▶ [ACTIVITY]
Print all of the records below again without a single difference.

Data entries
★ ★ ★ ★

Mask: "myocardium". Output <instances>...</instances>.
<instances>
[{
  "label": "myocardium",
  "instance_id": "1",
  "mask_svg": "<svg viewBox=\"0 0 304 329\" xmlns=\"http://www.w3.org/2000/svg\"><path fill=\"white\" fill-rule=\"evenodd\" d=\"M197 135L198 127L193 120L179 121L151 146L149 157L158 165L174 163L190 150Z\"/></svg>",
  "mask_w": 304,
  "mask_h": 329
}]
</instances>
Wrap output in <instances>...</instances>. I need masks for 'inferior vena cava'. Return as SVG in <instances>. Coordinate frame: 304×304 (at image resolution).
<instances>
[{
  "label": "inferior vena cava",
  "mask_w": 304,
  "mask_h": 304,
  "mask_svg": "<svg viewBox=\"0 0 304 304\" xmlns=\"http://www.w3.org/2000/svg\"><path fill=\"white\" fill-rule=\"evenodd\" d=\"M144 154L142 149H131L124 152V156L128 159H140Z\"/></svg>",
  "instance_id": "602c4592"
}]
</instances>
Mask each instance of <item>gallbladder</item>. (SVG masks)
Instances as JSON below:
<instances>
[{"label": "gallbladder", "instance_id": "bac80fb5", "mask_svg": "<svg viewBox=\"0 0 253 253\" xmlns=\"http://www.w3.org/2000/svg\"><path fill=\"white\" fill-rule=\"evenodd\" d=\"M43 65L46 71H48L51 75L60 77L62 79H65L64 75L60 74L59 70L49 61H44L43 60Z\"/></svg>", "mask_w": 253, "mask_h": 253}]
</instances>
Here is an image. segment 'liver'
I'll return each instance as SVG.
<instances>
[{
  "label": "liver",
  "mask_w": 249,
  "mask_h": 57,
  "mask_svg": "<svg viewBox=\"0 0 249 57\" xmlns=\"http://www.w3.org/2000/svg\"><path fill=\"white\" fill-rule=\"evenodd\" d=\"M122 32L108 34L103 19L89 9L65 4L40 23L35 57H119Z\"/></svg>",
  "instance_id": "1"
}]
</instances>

★ ★ ★ ★

▶ [OUTPUT BELOW]
Mask: "myocardium". Output <instances>...</instances>.
<instances>
[{
  "label": "myocardium",
  "instance_id": "1",
  "mask_svg": "<svg viewBox=\"0 0 304 329\" xmlns=\"http://www.w3.org/2000/svg\"><path fill=\"white\" fill-rule=\"evenodd\" d=\"M197 135L198 127L193 120L179 121L151 146L149 157L158 165L174 163L190 150Z\"/></svg>",
  "mask_w": 304,
  "mask_h": 329
}]
</instances>
Wrap output in <instances>...</instances>. I need masks for 'inferior vena cava'. Return as SVG in <instances>. Coordinate frame: 304×304 (at image resolution).
<instances>
[{
  "label": "inferior vena cava",
  "mask_w": 304,
  "mask_h": 304,
  "mask_svg": "<svg viewBox=\"0 0 304 304\" xmlns=\"http://www.w3.org/2000/svg\"><path fill=\"white\" fill-rule=\"evenodd\" d=\"M144 154L142 149H131L124 152V156L128 159H140Z\"/></svg>",
  "instance_id": "602c4592"
}]
</instances>
Mask each instance of <item>gallbladder</item>. (SVG masks)
Instances as JSON below:
<instances>
[{"label": "gallbladder", "instance_id": "bac80fb5", "mask_svg": "<svg viewBox=\"0 0 253 253\" xmlns=\"http://www.w3.org/2000/svg\"><path fill=\"white\" fill-rule=\"evenodd\" d=\"M43 65L46 71H48L51 75L60 77L62 79H65L64 75L60 74L59 70L49 61H44L43 60Z\"/></svg>", "mask_w": 253, "mask_h": 253}]
</instances>
Here is an image. segment 'liver'
I'll return each instance as SVG.
<instances>
[{
  "label": "liver",
  "mask_w": 249,
  "mask_h": 57,
  "mask_svg": "<svg viewBox=\"0 0 249 57\" xmlns=\"http://www.w3.org/2000/svg\"><path fill=\"white\" fill-rule=\"evenodd\" d=\"M122 32L108 34L103 19L89 9L65 4L40 23L35 57H119Z\"/></svg>",
  "instance_id": "1"
}]
</instances>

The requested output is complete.